Small Virginia town soon to be the site of drone delivery program for Walgreens
Walgreens' drone delivery program in Christianburg, Virginia, starts in October.
A small town in southwest Virginia will soon be the test site for residents to have everything from drugstore necessities to sweets from a local bakery delivered to their home in minutes via a drone.
Delivery drones for Walgreens will take to the skies in Christiansburg, Virginia, starting in October as part of a pilot program. The national drugstore is teaming up with the aviation tech company Wing to launch the delivery service.
Customers in the town will be able to order more than 100 Walgreens products through the Wing app, including cold or allergy medicine, first aid products and snacks. They are also offering specialty drone "packs" in certain categories such as kids' snacks or pain relief.
“With this pilot, Walgreens will be in a unique position to capitalize on the convenience of drone delivery if and when it should expand, with approximately 78 percent of the U.S. population living within five miles of a Walgreens store,” Vish Sankaran, chief innovation officer at Walgreens Boots Alliance, Inc., said in a statement.
In addition to working with Walgreens, Wing also teamed up with the locally-owned small business Sugar Magnolia, a self-proclaimed "paper goods, gifts, chocolates and ice cream" establishment that has been beloved in the region for years.
Sugar Magnolia shared an article with the news on their Facebook page, writing, "The future of sweetness is flying high!"
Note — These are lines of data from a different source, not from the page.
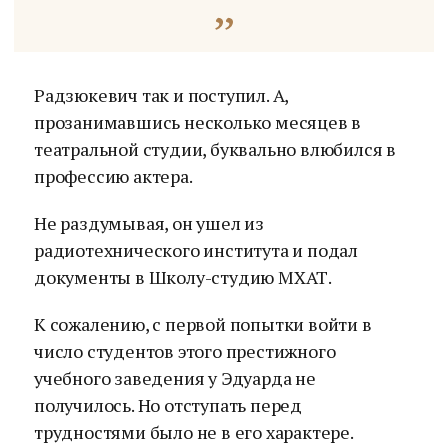
Радзюкевич так и поступил. А,
прозанимавшись несколько месяцев в
театральной студии, буквально влюбился в
профессию актера.
Не раздумывая, он ушел из
радиотехнического института и подал
документы в Школу-студию МХАТ.
К сожалению, с первой попытки войти в
число студентов этого престижного
учебного заведения у Эдуарда не
получилось. Но отступать перед
трудностями было не в его характере.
“Wing has spent the last seven years developing a delivery drone and navigation system for this purpose," Wing CEO James Ryan Burgess said in a statement. "By delivering small packages directly to homes through the air in minutes, and making a wide range of medicine, food and other products available to customers, we will demonstrate what we expect safer, faster, cleaner local delivery to look like in the future."
The town of approximately 20,000 residents was chosen as the test site because Wing has been working closely with a team at Virginia Tech, in Blacksburg, to develop drone delivery advancements since 2016.